TASK GOAL ▸
Where the line containing "المنصة المتكاملة لخدمة" appears in the records below, begin there and output each line verbatim through the last line.

DATA SECTION ▸
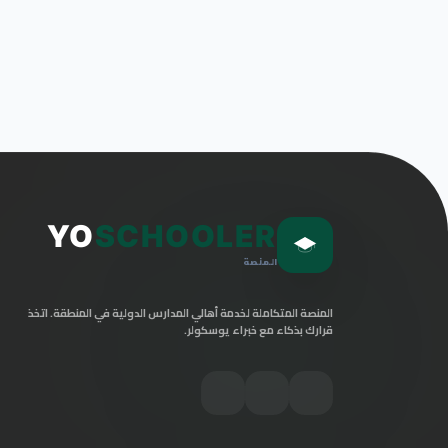
YO
SCHOOLER
المنصة
المنصة المتكاملة لخدمة أهالي المدارس الدولية في المنطقة. اتخذ
قرارك بذكاء مع خبراء يوسكولر.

SOLUTION TO THIS TASK ▸
المنصة المتكاملة لخدمة أهالي المدارس الدولية في المنطقة. اتخذ
قرارك بذكاء مع خبراء يوسكولر.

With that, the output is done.